In this article, we'll look at how the BI connector automatically creates its schema mapping and how to control it to create the meaningful tables that will help you extract better insights from your MongoDB data.
The BI Connector has long supported the sharing of schema files (DRDL files - Document Relational Definition Language defines a relational view of a MongoDB schema). It has, though, previously relied on manually sharing the files between various users and manually managing the different versions needed.

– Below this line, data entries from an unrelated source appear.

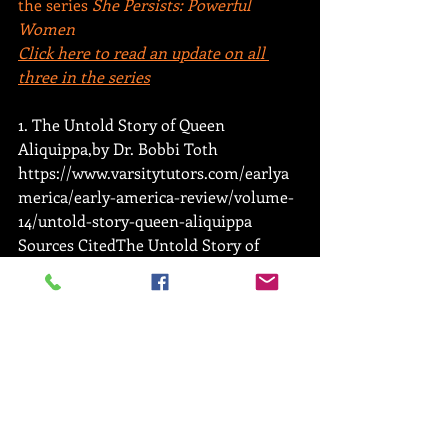
the series
 She Persists: Powerful 
Women
Click here to read an update on all 
three in the series
1. The Untold Story of Queen 
Aliquippa,by Dr. Bobbi Toth 
https://www.varsitytutors.com/earlya
merica/early-america-review/volume-
14/untold-story-queen-aliquippa 
Sources CitedThe Untold Story of 
Queen Aliquippa,by Dr. Bobbi Toth 
https://www.varsitytutors.com/earlya
merica/early-america-review/volume-
14/untold-story-queen-aliquippa
2. Indian Country Today 
https://newsmaven.io/indiancountryto
day/archive/how-to-honor-the-seven-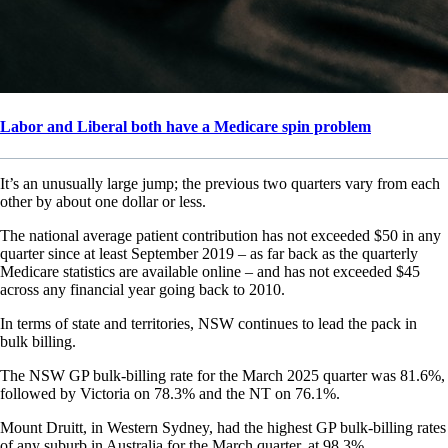
Labor and Liberal both have a Medicare spin problem
It’s an unusually large jump; the previous two quarters vary from each
other by about one dollar or less.
The national average patient contribution has not exceeded $50 in any
quarter since at least September 2019 – as far back as the quarterly
Medicare statistics are available online – and has not exceeded $45
across any financial year going back to 2010.
In terms of state and territories, NSW continues to lead the pack in
bulk billing.
The NSW GP bulk-billing rate for the March 2025 quarter was 81.6%,
followed by Victoria on 78.3% and the NT on 76.1%.
Mount Druitt, in Western Sydney, had the highest GP bulk-billing rates
of any suburb in Australia for the March quarter, at 98.3%.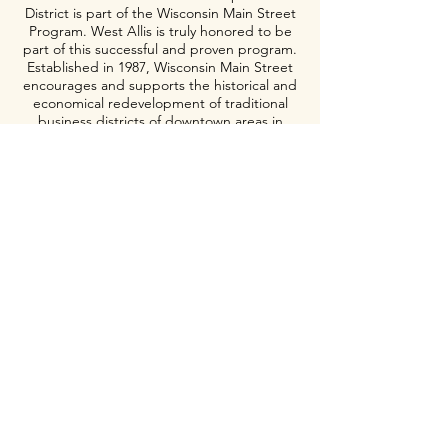
District is part of the Wisconsin Main Street
Program. West Allis is truly honored to be
part of this successful and proven program.
Established in 1987, Wisconsin Main Street
encourages and supports the historical and
economical redevelopment of traditional
business districts of downtown areas in
Wisconsin.
Meet Our Board>
Meet Our Staff>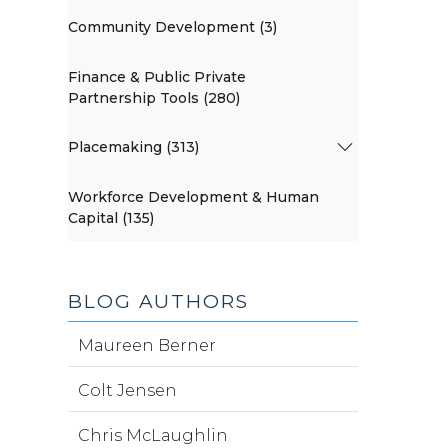
Community Development (3)
Finance & Public Private
Partnership Tools (280)
Placemaking (313)
Workforce Development & Human
Capital (135)
BLOG AUTHORS
Maureen Berner
Colt Jensen
Chris McLaughlin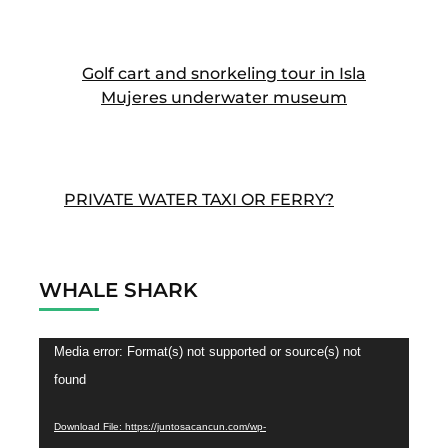
Golf cart and snorkeling tour in Isla
Mujeres underwater museum
PRIVATE WATER TAXI OR FERRY?
WHALE SHARK
Video
Media error: Format(s) not supported or source(s) not
Player
found
Download File: https://juntosacancun.com/wp-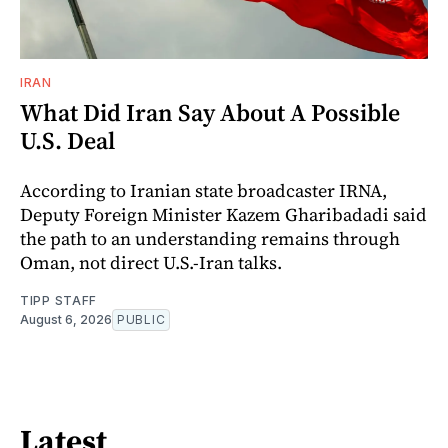
IRAN
What Did Iran Say About A Possible
U.S. Deal
According to Iranian state broadcaster IRNA,
Deputy Foreign Minister Kazem Gharibadadi said
the path to an understanding remains through
Oman, not direct U.S.-Iran talks.
TIPP STAFF
August 6, 2026
PUBLIC
Latest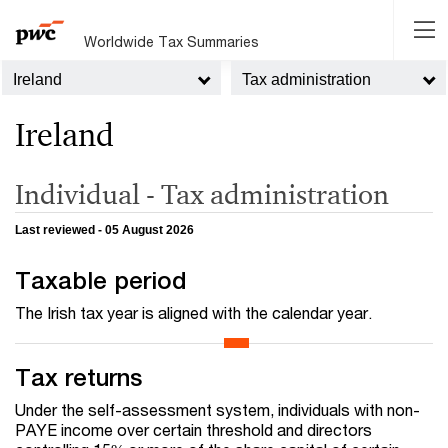
Worldwide Tax Summaries
Ireland
Tax administration
Ireland
Individual - Tax administration
Last reviewed - 05 August 2026
Taxable period
The Irish tax year is aligned with the calendar year.
Tax returns
Under the self-assessment system, individuals with non-
PAYE income over certain threshold and directors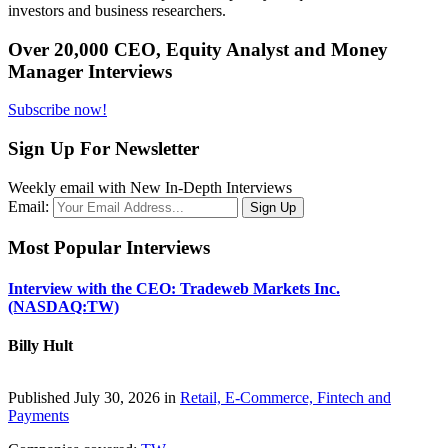
investors and business researchers.
Over 20,000 CEO, Equity Analyst and Money
Manager Interviews
Subscribe now!
Sign Up For Newsletter
Weekly email with New In-Depth Interviews
Email:
Most Popular Interviews
Interview with the CEO: Tradeweb Markets Inc.
(NASDAQ:TW)
Billy Hult
Published July 30, 2026 in
Retail, E-Commerce, Fintech and
Payments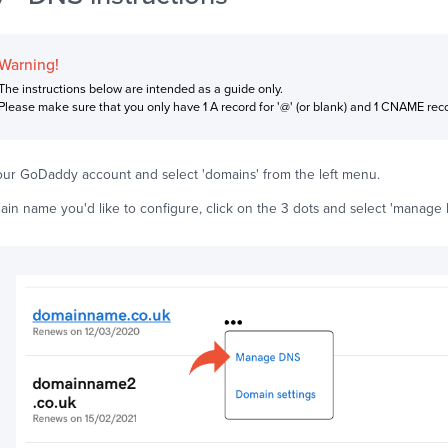
Warning!
The instructions below are intended as a guide only.
Please make sure that you only have 1 A record for '@' (or blank) and 1 CNAME recor
your GoDaddy account and select 'domains' from the left menu.
ain name you'd like to configure, click on the 3 dots and select 'manage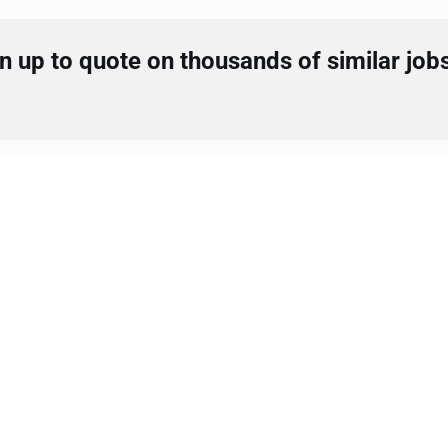
 up to quote on thousands of similar job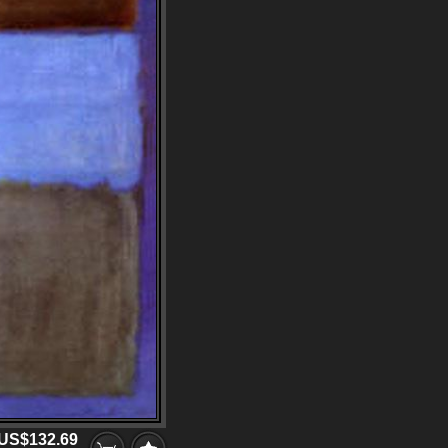
US$132.69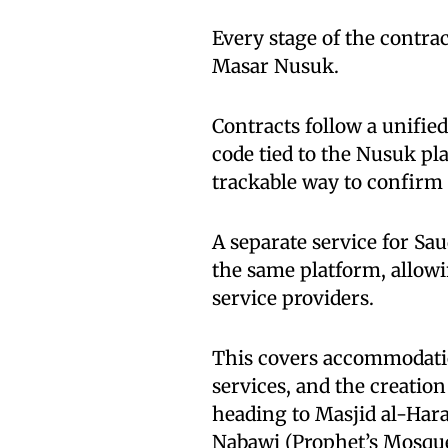
Every stage of the contra
Masar Nusuk.
Contracts follow a unifie
code tied to the Nusuk pla
trackable way to confirm 
A separate service for Sa
the same platform, allowi
service providers.
This covers accommodatio
services, and the creati
heading to Masjid al-Ha
Nabawi (Prophet’s Mosqu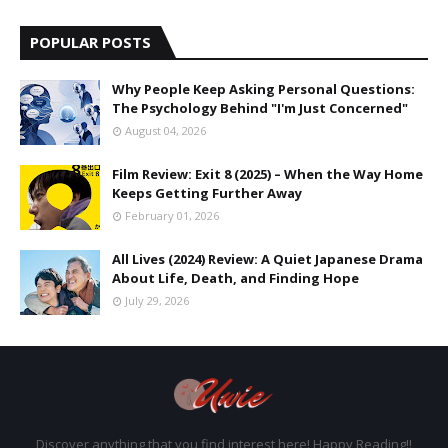
POPULAR POSTS
Why People Keep Asking Personal Questions:
The Psychology Behind "I'm Just Concerned"
August 04, 2026
Film Review: Exit 8 (2025) – When the Way Home
Keeps Getting Further Away
February 01, 2026
All Lives (2024) Review: A Quiet Japanese Drama
About Life, Death, and Finding Hope
July 29, 2026
Discover anything that you find interest here! Happy Reading!!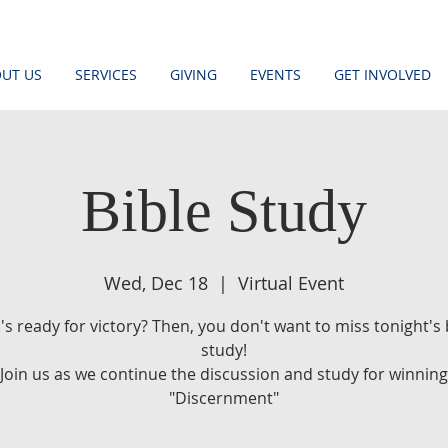
UT US
SERVICES
GIVING
EVENTS
GET INVOLVED
Bible Study
Wed, Dec 18
  |  
Virtual Event
s ready for victory? Then, you don't want to miss tonight's 
study!
Join us as we continue the discussion and study for winning
"Discernment"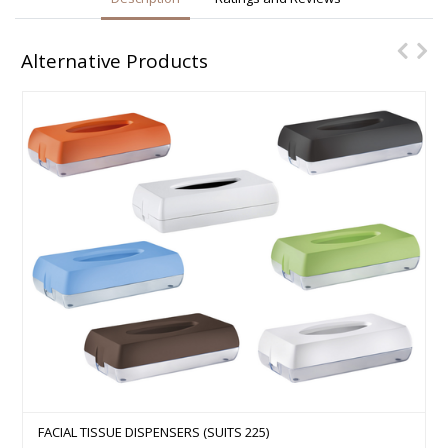
Alternative Products
FACIAL TISSUE DISPENSERS (SUITS 225)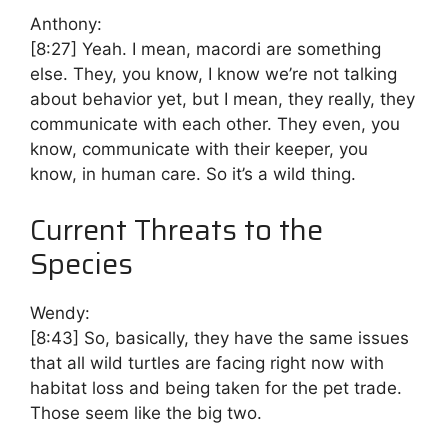
Anthony:
[8:27]
Yeah. I mean, macordi are something
else. They, you know, I know we’re not talking
about behavior yet, but I mean, they really, they
communicate with each other. They even, you
know, communicate with their keeper, you
know, in human care. So it’s a wild thing.
Current Threats to the
Species
Wendy:
[8:43]
So, basically, they have the same issues
that all wild turtles are facing right now with
habitat loss and being taken for the pet trade.
Those seem like the big two.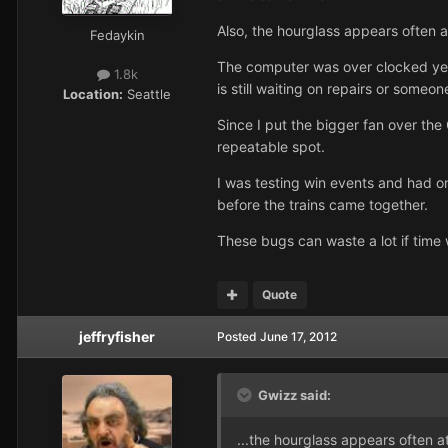
Also, the hourglass appears often 
Fedaykin
The computer was over clocked year
1.8k
is still waiting on repairs or someone
Location:
Seattle
Since I put the bigger fan over th
repeatable spot.
I was testing win events and had o
before the trains came together.
These bugs can waste a lot if time 
Quote
jeffryfisher
Posted
June 17, 2012
Gwizz said:
...the hourglass appears often 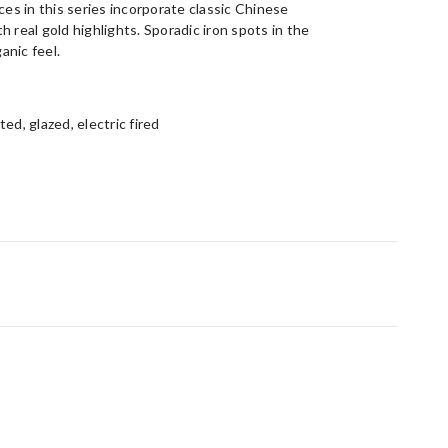
ces in this series incorporate classic Chinese
 real gold highlights. Sporadic iron spots in the
anic feel.
ed, glazed, electric fired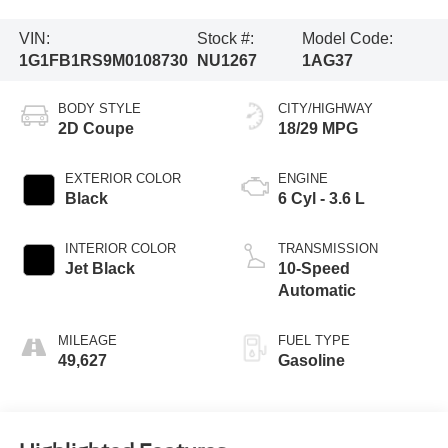
VIN:
Stock #:
Model Code:
1G1FB1RS9M0108730
NU1267
1AG37
BODY STYLE
CITY/HIGHWAY
2D Coupe
18/29 MPG
EXTERIOR COLOR
ENGINE
Black
6 Cyl - 3.6 L
INTERIOR COLOR
TRANSMISSION
Jet Black
10-Speed
Automatic
MILEAGE
FUEL TYPE
49,627
Gasoline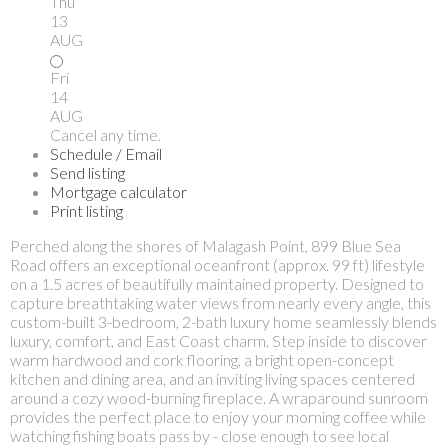
Thu
13
AUG
Fri
14
AUG
Cancel any time.
Schedule / Email
Send listing
Mortgage calculator
Print listing
Perched along the shores of Malagash Point, 899 Blue Sea
Road offers an exceptional oceanfront (approx. 99 ft) lifestyle
on a 1.5 acres of beautifully maintained property. Designed to
capture breathtaking water views from nearly every angle, this
custom-built 3-bedroom, 2-bath luxury home seamlessly blends
luxury, comfort, and East Coast charm. Step inside to discover
warm hardwood and cork flooring, a bright open-concept
kitchen and dining area, and an inviting living spaces centered
around a cozy wood-burning fireplace. A wraparound sunroom
provides the perfect place to enjoy your morning coffee while
watching fishing boats pass by - close enough to see local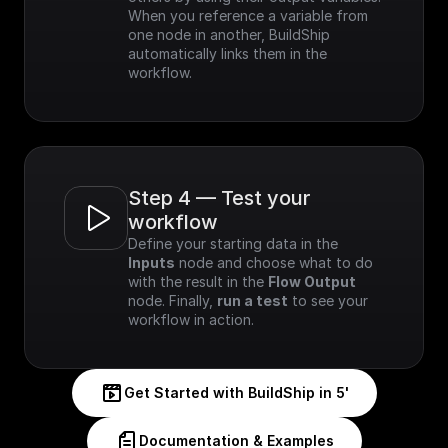
When you reference a variable from 
one node in another, BuildShip 
automatically links them in the 
workflow.
Step 4 — Test your 
workflow
Define your starting data in the 
Inputs
 node and choose what to do 
with the result in the 
Flow Output
node. Finally, 
run a test
 to see your 
workflow in action.
Get Started with BuildShip in 5'
Documentation & Examples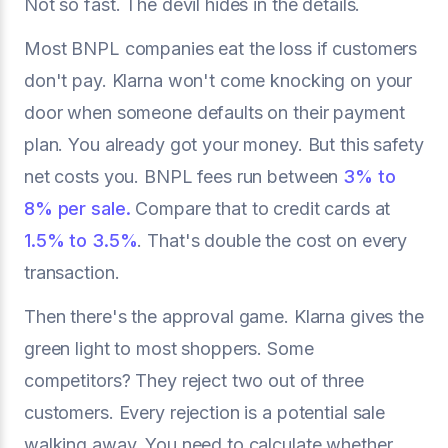
Not so fast. The devil hides in the details.
Most BNPL companies eat the loss if customers
don't pay. Klarna won't come knocking on your
door when someone defaults on their payment
plan. You already got your money. But this safety
net costs you. BNPL fees run between
3% to
8% per sale.
Compare that to credit cards at
1.5% to 3.5%
. That's double the cost on every
transaction.
Then there's the approval game. Klarna gives the
green light to most shoppers. Some
competitors? They reject two out of three
customers. Every rejection is a potential sale
walking away. You need to calculate whether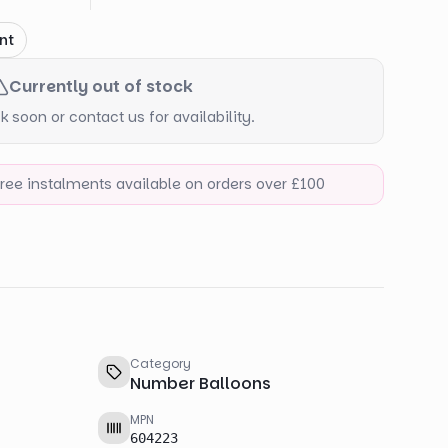
nt
Currently out of stock
 soon or contact us for availability.
-free instalments available on orders over £100
Category
Number Balloons
MPN
604223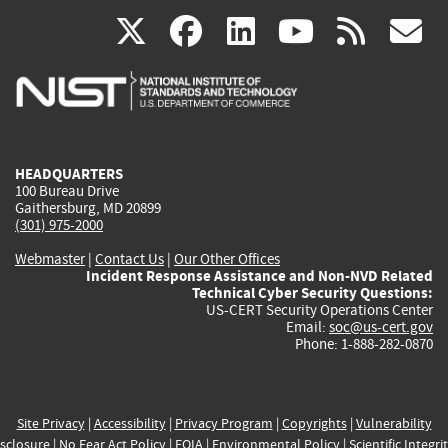
(link
(link
(link
(link
(
X
facebook
linkedin
youtu
rss
g
is
is
is
is
i
external)
external)
external)
external)
e
HEADQUARTERS
100 Bureau Drive
Gaithersburg, MD 20899
(301) 975-2000
Webmaster
|
Contact Us
|
Our Other Offices
Incident Response Assistance and Non-NVD Related
Technical Cyber Security Questions:
US-CERT Security Operations Center
Email:
soc@us-cert.gov
Phone: 1-888-282-0870
Site Privacy
|
Accessibility
|
Privacy Program
|
Copyrights
|
Vulnerability
sclosure
|
No Fear Act Policy
|
FOIA
|
Environmental Policy
|
Scientific Integri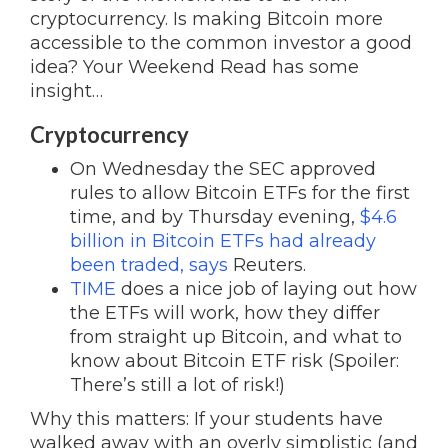
cryptocurrency. Is making Bitcoin more
accessible to the common investor a good
idea? Your Weekend Read has some
insight…
Cryptocurrency
On Wednesday the SEC approved
rules to allow Bitcoin ETFs for the first
time, and by Thursday evening,
$4.6
billion in Bitcoin ETFs had already
been traded, says
Reuters.
TIME
does a nice job of laying out how
the ETFs will work, how they differ
from straight up Bitcoin, and what to
know about Bitcoin ETF risk (Spoiler:
There’s still a lot of risk!)
Why this matters: If your students have
walked away with an overly simplistic (and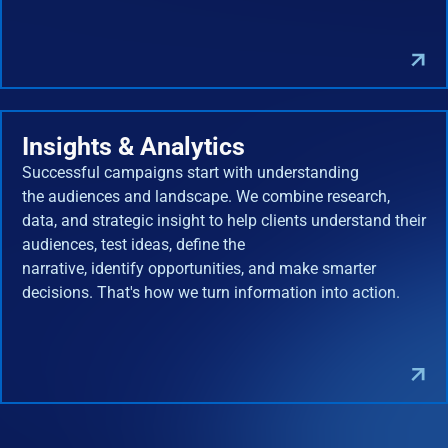
Insights & Analytics
Successful campaigns start with understanding
the audiences and landscape. We combine research,
data, and strategic insight to help clients understand their
audiences, test ideas, define the
narrative, identify opportunities, and make smarter
decisions. That's how we turn information into action.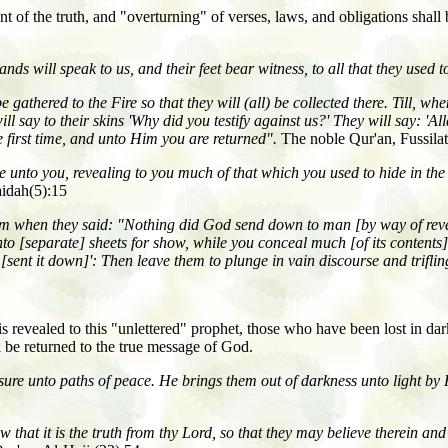
nt of the truth, and "overturning" of verses, laws, and obligations shall
nds will speak to us, and their feet bear witness, to all that they used 
athered to the Fire so that they will (all) be collected there. Till, when
ill say to their skins 'Why did you testify against us?' They will say: '
 first time, and unto Him you are returned".
The noble Qur'an, Fussila
unto you, revealing to you much of that which you used to hide in the
idah(5):15
 Him when they said: "Nothing did God send down to man [by way of re
nto [separate] sheets for show, while you conceal much [of its content
 [sent it down]': Then leave them to plunge in vain discourse and triflin
 is revealed to this "unlettered" prophet, those who have been lost in d
l be returned to the true message of God.
re unto paths of peace. He brings them out of darkness unto light by 
at it is the truth from thy Lord, so that they may believe therein and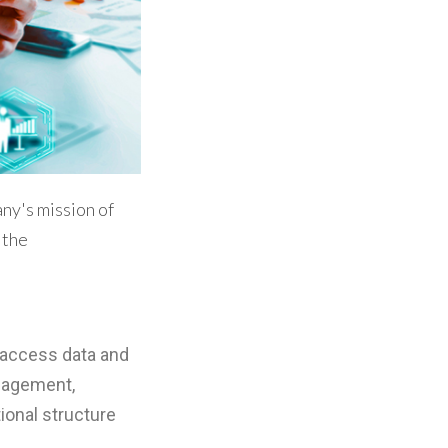
ny's mission of
 the
d access data and
anagement,
ional structure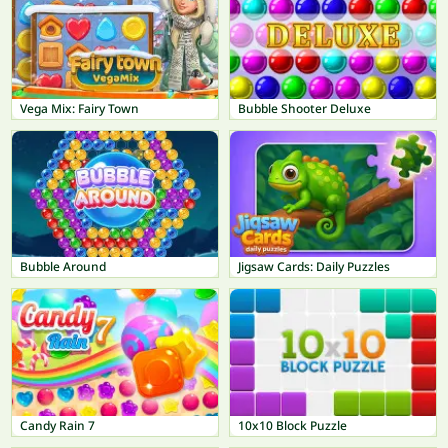
Vega Mix: Fairy Town
Bubble Shooter Deluxe
Bubble Around
Jigsaw Cards: Daily Puzzles
Candy Rain 7
10x10 Block Puzzle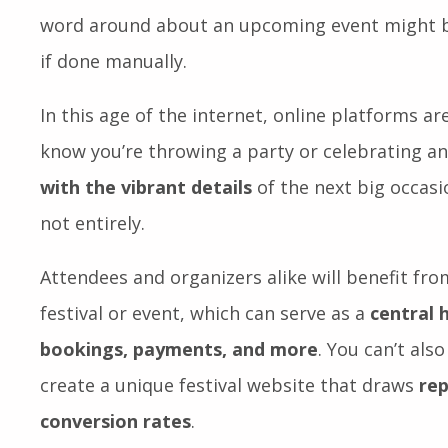
excellent opportunity for people to get togeth
Furthermore, they help develop local and glob
word around about an upcoming event might be
if done manually.
In this age of the internet, online platforms are
know you’re throwing a party or celebrating a
with the vibrant details
of the next big occasio
not entirely.
Attendees and organizers alike will benefit fr
festival or event, which can serve as a
central 
bookings, payments, and more
. You can’t als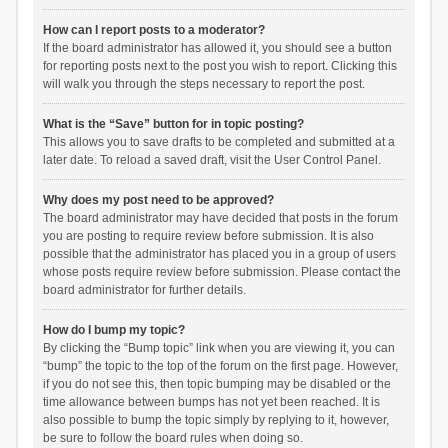
How can I report posts to a moderator?
If the board administrator has allowed it, you should see a button
for reporting posts next to the post you wish to report. Clicking this
will walk you through the steps necessary to report the post.
What is the “Save” button for in topic posting?
This allows you to save drafts to be completed and submitted at a
later date. To reload a saved draft, visit the User Control Panel.
Why does my post need to be approved?
The board administrator may have decided that posts in the forum
you are posting to require review before submission. It is also
possible that the administrator has placed you in a group of users
whose posts require review before submission. Please contact the
board administrator for further details.
How do I bump my topic?
By clicking the “Bump topic” link when you are viewing it, you can
“bump” the topic to the top of the forum on the first page. However,
if you do not see this, then topic bumping may be disabled or the
time allowance between bumps has not yet been reached. It is
also possible to bump the topic simply by replying to it, however,
be sure to follow the board rules when doing so.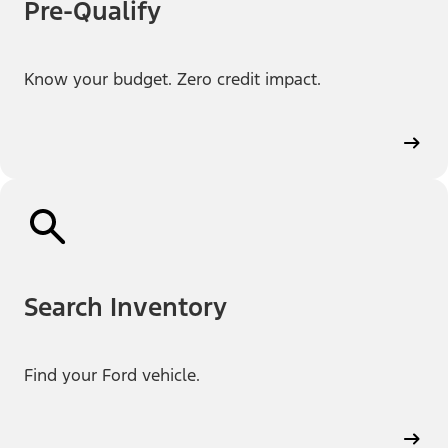
Pre-Qualify
Know your budget. Zero credit impact.
Search Inventory
Find your Ford vehicle.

The latest enhancement to the BI Connector removes that manual management issue by storing the DRDL files where they can best be shared with different personas: in the MongoDB database itself.
In order to query MongoDB using SQL via the BI Connector, it is first necessary to map collection document structures to a relational schema which can be examined and queried using SQL client applications.
Schema Mapped from Sampled Documents
By default, the BI Connector handles this mapping automatically in what we call “standalone mode.” In standalone mode, the BI Connector randomly samples collection documents and maps a relational schema based on the underlying document structure. This mapping logic accounts for rich document structures and creates a relational schema that includes root tables for top-level document data, and sub-tables that represent embedded objects and arrays.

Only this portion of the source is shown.